Hong Kong’s pro-America rioters ignore the US’ long history of anti-China racism

Rioters who carried the American flag to the United States consulate and shouted pro-US slogans should be ashamed of themselves. They are so ignorant of the history of US policy against China.

Chinese labourers who built the Transcontinental Railroad through the Sierra Nevada mountains in the US were paid less than native-born American workers.

From 1882 onwards, the US Congress enacted a series of laws to prevent Chinese immigration to the US, culminating in the Chinese Exclusion Act, requiring Chinese in the country to carry a resident’s permit at all time. This act was only repealed in 1943.

Between 1916 and 1918, China sent around 140,000 labourers to help the Allies during World War I. At the Versailles Peace Conference, which ended the war, Shandong province, previously held by imperial Germany, was awarded to Japan. This sparked the May 4 movement, which resulted in the establishment of the Communist Party.

All you rioters: educate yourselves, unless despise your own people and want to be white.


British right of abode for Hongkongers won’t end unrest

The Post reports that “calls for BN (O)-holding Hongkongers to receive the right of abode have been rising in Britain amid the city’s increasing violence from protesters and police” (“Nearly half of Britons would let Hongkongers with British passports live in UK, survey finds” December 7).

A survey commissioned by Hong Kong Watch, a group based in the United Kingdom, found that only one in five people opposed granting the right of abode to all British National (Overseas) passport holders, while 45 per cent supported the idea.

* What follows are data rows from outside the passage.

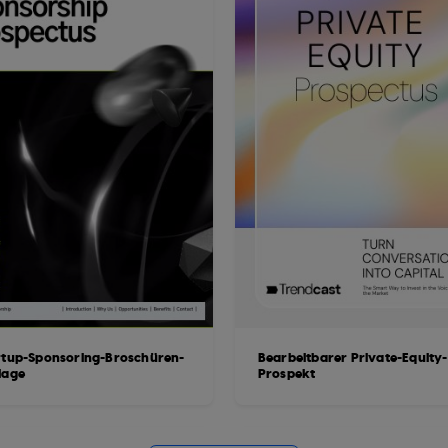
rtup-Sponsoring-Broschüren-
Bearbeitbarer Private-Equity-
lage
Prospekt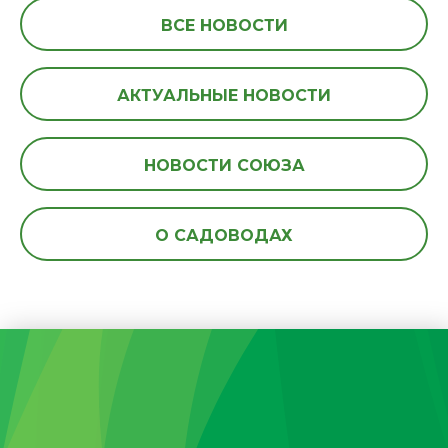
ВСЕ НОВОСТИ
АКТУАЛЬНЫЕ НОВОСТИ
НОВОСТИ СОЮЗА
О САДОВОДАХ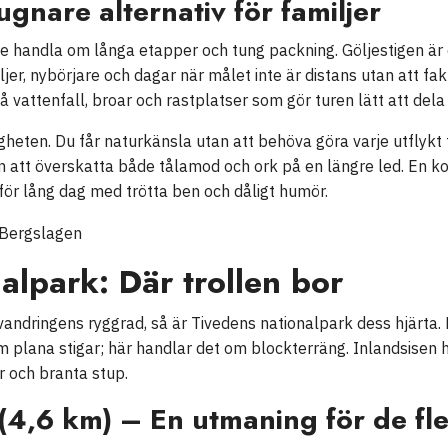
ugnare alternativ för familjer
nte handla om långa etapper och tung packning. Göljestigen ä
jer, nybörjare och dagar när målet inte är distans utan att fak
attenfall, broar och rastplatser som gör turen lätt att dela
igheten. Du får naturkänsla utan att behöva göra varje utflykt t
än att överskatta både tålamod och ork på en längre led. En ko
 för lång dag med trötta ben och dåligt humör.
alpark: Där trollen bor
ndringens ryggrad, så är Tivedens nationalpark dess hjärta. 
lana stigar; här handlar det om blockterräng. Inlandsisen ha
r och branta stup.
(4,6 km) – En utmaning för de fle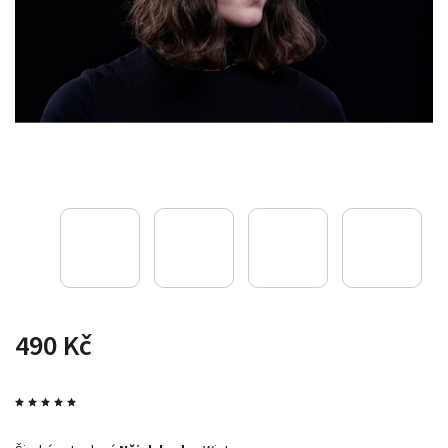
490 Kč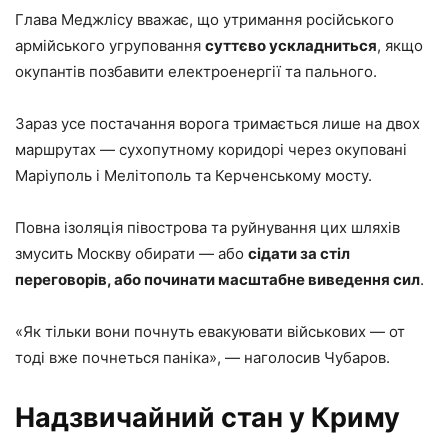
Глава Меджлісу вважає, що утримання російського
армійського угруповання
суттєво ускладниться
, якщо
окупантів позбавити електроенергії та пального.
Зараз усе постачання ворога тримається лише на двох
маршрутах — сухопутному коридорі через окуповані
Маріуполь і Мелітополь та Керченському мосту.
Повна ізоляція півострова та руйнування цих шляхів
змусить Москву обирати — або
сідати за стіл
переговорів, або починати масштабне виведення сил
.
«Як тільки вони почнуть евакуювати військових — от
тоді вже почнеться паніка», — наголосив Чубаров.
Надзвичайний стан у Криму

If you think that, when this act of grace comes about, the rioters will leave for Britain and the violent street unrest, now into the seventh month, will abate, think again. On the contrary, the rioters will feel safe to stay put in Hong Kong to escalate their violence, until the effective crackdown finally comes about – the police shooting with live rounds to disable those who resist arrest en masse. Protesters’ ulterior motive has never been to become second-class citizens in the UK or the US, but to provoke a Tiananmen 2.0 and invite foreign intervention that secures independence for Hong Kong.

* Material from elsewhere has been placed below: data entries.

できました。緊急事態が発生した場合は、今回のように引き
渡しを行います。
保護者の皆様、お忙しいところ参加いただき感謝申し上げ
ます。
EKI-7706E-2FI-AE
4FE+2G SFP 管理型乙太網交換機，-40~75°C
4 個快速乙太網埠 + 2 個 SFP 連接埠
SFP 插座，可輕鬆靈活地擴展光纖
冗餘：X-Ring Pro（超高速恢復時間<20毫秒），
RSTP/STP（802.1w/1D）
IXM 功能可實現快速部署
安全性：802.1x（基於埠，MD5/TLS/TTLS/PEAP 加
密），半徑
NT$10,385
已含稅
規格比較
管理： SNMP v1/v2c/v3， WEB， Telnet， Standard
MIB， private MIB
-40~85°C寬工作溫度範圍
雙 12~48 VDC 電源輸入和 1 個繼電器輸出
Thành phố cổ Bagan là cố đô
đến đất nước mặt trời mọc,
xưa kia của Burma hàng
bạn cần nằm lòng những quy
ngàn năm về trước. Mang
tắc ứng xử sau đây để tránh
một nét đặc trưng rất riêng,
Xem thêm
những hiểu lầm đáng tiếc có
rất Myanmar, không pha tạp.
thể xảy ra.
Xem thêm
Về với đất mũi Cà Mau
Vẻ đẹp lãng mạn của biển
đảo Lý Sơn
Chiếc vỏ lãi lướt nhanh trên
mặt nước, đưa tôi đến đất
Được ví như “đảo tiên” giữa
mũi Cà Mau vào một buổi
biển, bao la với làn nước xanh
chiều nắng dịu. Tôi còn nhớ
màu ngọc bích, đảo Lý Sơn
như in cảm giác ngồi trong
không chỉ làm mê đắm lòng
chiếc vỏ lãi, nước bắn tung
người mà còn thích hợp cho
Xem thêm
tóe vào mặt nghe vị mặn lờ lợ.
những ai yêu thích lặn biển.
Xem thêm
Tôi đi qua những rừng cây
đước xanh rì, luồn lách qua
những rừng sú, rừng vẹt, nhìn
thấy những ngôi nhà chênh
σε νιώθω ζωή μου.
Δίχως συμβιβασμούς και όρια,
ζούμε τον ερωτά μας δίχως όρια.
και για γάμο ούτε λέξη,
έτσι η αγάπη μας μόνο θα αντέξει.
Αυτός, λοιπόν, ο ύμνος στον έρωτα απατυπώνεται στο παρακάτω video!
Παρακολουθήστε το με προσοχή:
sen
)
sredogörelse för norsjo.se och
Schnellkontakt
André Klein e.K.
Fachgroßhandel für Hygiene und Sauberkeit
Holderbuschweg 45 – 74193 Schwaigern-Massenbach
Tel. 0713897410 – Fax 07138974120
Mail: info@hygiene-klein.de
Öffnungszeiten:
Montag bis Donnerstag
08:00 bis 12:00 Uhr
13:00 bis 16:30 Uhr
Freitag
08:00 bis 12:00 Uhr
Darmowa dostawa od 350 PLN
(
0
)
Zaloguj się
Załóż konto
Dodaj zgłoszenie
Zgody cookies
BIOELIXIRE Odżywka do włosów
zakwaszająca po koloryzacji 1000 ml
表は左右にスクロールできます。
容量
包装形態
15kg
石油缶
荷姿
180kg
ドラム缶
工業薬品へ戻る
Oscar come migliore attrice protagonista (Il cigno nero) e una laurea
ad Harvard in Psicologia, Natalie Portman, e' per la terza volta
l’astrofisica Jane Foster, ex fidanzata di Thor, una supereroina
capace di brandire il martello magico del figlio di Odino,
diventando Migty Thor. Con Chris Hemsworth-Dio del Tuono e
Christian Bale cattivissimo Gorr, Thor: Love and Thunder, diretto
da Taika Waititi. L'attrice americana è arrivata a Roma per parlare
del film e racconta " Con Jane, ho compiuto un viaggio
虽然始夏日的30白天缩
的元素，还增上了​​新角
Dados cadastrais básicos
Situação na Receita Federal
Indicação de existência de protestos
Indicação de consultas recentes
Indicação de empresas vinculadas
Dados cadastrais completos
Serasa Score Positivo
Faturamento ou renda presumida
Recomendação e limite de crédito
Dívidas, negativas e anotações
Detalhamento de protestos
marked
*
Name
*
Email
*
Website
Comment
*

That was why senior civil servants were granted right of abode to the UK before 1997 without having to leave Hong Kong, although their children attending UK universities were entitled to the same discounted fees as the children of those resident in the UK. These civil servants could stay put in Hong Kong and join former governor Chris Patten in playing hell with Beijing.
The apparently benevolent act of granting Hongkongers right of abode in Britain at this point will be as much a Machiavellian move.